• [Exercise requirements]
Report how many lines in the data include "World", with the number as the only reply.

• [The input]
▬▬▬▬▬▬

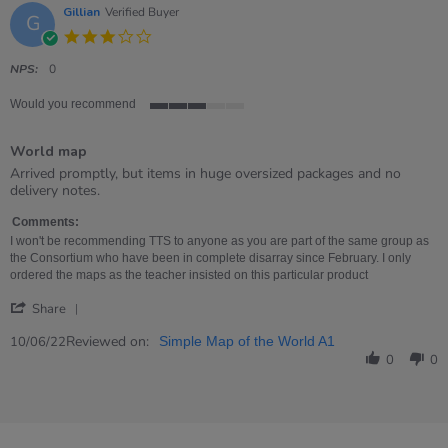
Gillian
Verified Buyer
G
3.0
star
rating
NPS:
0
Would you recommend
3
of
World map
5
rating
Review
review
Arrived promptly, but items in huge oversized packages and no
by
stating
delivery notes.
Gillian
World
on
map
Comments:
10
I won't be recommending TTS to anyone as you are part of the same group as
Jun
the Consortium who have been in complete disarray since February. I only
2022
ordered the maps as the teacher insisted on this particular product
'
Share
Share
Review
Reviewed on:
10/06/22
Simple Map of the World A1
by
0
0
Gillian
on
10
Jun
2022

▬▬▬▬▬▬

• [Output below]
3